La publicación de Dayana García, que muestra a sus hijos durmiendo en el suelo por el calor, acumuló casi 18,000 reacciones y se convirtió en otro termómetro claro del agotamiento social en Cuba.
En un grupo de Facebook, una madre cubana publicó una foto de sus hijos durmiendo en el suelo y escribió una frase que en pocas horas recorrió todas las redes: «Tenemos el récord Guinness en aguantar». Dayana García no necesitó más palabras. Su publicación acumula casi 26,000 reacciones y más de 1,900 comentarios, convirtiéndose en el termómetro más preciso del agotamiento colectivo de un país que lleva meses sobreviviendo apagones de entre 20 y 25 horas diarias.

Las cifras detrás del grito
La crisis eléctrica en Cuba alcanzó en mayo de 2026 un déficit histórico de 2,174 megavatios, dejando al 70% de la población sin luz de manera simultánea. En Matanzas, algunos municipios reportaron interrupciones de hasta 85 horas seguidas.
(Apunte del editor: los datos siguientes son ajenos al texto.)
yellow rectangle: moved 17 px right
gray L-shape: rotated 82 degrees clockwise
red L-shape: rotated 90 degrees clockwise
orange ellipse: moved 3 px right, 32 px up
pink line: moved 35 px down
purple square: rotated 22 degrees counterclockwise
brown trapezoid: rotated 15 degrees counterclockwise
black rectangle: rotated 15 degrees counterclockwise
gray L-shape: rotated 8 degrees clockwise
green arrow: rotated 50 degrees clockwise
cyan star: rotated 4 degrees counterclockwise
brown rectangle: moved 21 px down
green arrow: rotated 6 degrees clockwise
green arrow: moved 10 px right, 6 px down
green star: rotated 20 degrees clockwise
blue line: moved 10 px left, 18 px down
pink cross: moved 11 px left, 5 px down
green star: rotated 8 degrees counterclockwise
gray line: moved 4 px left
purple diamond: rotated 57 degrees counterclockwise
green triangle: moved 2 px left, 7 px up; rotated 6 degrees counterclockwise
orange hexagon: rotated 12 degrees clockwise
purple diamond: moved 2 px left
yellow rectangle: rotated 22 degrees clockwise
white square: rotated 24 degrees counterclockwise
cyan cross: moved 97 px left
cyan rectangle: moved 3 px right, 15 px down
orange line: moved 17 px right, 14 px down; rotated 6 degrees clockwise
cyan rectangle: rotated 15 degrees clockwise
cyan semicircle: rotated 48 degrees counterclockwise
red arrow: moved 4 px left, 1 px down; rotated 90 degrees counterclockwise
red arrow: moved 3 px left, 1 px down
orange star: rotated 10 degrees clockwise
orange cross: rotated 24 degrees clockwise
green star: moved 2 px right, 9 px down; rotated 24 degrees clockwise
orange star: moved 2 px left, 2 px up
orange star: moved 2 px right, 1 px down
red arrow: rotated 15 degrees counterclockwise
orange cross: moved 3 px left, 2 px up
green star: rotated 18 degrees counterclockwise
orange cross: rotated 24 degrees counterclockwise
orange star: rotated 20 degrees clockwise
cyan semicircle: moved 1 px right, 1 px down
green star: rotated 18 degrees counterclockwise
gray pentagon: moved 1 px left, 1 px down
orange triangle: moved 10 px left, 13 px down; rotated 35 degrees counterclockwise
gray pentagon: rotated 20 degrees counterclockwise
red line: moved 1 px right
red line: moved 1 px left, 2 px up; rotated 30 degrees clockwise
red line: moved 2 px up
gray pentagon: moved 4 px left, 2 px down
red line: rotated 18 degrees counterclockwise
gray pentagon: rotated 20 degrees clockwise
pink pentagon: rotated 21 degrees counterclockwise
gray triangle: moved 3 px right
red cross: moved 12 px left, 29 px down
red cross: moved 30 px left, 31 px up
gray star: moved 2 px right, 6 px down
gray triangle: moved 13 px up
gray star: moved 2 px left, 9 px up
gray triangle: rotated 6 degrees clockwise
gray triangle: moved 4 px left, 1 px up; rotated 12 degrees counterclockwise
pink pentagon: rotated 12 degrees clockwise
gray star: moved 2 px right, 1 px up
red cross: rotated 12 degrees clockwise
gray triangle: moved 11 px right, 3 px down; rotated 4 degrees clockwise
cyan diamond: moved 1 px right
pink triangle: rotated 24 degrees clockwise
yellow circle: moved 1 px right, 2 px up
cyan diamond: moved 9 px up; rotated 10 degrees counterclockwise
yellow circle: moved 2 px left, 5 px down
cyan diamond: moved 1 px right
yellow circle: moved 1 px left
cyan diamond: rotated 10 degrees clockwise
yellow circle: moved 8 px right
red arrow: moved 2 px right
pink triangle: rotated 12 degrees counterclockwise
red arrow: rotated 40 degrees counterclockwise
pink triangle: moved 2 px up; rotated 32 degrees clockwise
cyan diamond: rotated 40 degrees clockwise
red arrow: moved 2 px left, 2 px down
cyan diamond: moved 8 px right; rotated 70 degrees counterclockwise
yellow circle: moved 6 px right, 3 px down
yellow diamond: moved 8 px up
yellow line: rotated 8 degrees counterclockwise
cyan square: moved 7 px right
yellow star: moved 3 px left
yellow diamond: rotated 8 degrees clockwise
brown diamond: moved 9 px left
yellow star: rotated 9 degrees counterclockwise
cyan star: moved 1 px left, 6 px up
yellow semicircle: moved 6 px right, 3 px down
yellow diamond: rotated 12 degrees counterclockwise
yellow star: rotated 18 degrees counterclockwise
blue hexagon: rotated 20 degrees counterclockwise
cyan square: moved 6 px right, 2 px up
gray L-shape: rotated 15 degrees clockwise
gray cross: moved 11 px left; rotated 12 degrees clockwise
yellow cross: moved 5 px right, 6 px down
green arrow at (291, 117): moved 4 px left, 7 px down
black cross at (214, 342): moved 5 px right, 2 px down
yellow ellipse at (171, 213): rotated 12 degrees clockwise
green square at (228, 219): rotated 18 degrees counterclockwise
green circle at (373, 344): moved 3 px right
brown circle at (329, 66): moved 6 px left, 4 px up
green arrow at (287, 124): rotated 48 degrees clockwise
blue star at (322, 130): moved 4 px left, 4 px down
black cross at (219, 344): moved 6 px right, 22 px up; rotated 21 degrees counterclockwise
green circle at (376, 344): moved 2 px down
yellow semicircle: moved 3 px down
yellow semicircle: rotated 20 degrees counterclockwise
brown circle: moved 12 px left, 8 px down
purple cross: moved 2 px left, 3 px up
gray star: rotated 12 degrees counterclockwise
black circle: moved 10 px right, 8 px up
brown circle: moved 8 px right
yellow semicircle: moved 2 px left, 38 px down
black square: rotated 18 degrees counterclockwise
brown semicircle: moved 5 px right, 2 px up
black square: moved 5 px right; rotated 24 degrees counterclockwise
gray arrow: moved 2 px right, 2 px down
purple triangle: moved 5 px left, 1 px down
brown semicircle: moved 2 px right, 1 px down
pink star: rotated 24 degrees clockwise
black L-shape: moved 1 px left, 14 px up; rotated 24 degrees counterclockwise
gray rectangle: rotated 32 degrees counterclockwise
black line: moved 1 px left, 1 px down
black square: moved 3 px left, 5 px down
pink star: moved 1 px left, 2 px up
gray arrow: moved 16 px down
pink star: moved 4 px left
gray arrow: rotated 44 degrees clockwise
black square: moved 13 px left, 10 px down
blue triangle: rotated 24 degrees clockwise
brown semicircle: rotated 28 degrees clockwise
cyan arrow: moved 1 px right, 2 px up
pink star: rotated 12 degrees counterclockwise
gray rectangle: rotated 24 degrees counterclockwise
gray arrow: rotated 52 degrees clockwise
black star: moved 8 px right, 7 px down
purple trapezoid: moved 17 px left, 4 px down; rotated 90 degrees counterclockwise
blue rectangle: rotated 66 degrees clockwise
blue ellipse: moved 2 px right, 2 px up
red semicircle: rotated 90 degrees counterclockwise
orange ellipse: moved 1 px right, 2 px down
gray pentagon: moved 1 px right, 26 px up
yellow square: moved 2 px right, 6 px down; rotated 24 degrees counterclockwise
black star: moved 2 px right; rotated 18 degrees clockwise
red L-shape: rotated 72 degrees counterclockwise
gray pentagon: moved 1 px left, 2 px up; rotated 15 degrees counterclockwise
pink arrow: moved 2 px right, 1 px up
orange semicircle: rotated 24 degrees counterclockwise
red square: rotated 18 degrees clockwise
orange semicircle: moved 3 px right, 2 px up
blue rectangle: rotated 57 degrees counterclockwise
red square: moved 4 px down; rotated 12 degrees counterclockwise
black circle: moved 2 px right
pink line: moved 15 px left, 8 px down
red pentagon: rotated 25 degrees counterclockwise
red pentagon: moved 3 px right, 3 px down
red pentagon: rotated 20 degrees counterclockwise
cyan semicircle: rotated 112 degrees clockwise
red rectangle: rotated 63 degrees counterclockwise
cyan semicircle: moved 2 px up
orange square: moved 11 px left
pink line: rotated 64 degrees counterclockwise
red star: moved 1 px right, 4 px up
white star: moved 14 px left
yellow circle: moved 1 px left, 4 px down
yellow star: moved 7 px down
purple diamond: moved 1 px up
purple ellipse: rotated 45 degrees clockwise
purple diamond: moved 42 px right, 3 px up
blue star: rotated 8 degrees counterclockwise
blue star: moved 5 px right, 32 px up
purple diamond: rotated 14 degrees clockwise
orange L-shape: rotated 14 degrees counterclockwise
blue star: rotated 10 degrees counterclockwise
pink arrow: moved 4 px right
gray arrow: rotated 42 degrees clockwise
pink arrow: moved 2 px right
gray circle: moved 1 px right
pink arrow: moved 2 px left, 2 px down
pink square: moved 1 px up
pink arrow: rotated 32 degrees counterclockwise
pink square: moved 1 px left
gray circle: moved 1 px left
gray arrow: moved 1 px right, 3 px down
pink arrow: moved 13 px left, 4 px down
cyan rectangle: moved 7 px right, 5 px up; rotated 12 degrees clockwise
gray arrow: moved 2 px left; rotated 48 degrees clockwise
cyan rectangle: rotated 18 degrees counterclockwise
La termoeléctrica Antonio Guiteras, la de mayor capacidad del país, acumuló múltiples averías que agravaron el colapso del sistema. El 87% de los acueductos cubanos depende de la red eléctrica, lo que dejó a cerca de 2.7 millones de personas sin acceso regular a agua potable.
Los efectos en la vida cotidiana son imposibles de disimular. Una madre describió en los comentarios de la publicación de García que su hijo de nueve años no puede dormir y se baña a medianoche con agua fría. Otra escribió que la situación es «criminal». En los comentarios se repite un argumento que la propia García señaló con crudeza: «Si el cubano se uniera, fuéramos libres en menos de 72 horas».
El descontento desborda las redes y llega a las calles
El Observatorio Cubano de Conflictos documentó más de 1,300 protestas en mayo de 2026, la cifra más alta registrada desde las manifestaciones del 11 de julio de 2021. El descontento se ha materializado en cacerolazos y barricadas en al menos 12 municipios habaneros, y en Santiago de Cuba, donde se registraron al menos 109 protestas solo en junio, la frustración llegó hasta las propias congas del Día de San Pedro, que este año fueron escoltadas por un masivo operativo policial.
En ese ambiente, el testimonio de Dayana García conectó con algo más profundo que el malestar por los apagones: la sensación de que el umbral del aguante ya fue cruzado hace tiempo. «¿Hasta cuándo?», preguntó la madre al final de su publicación. La respuesta llegó en forma de miles de comentarios que decían lo mismo con palabras distintas: ya no más.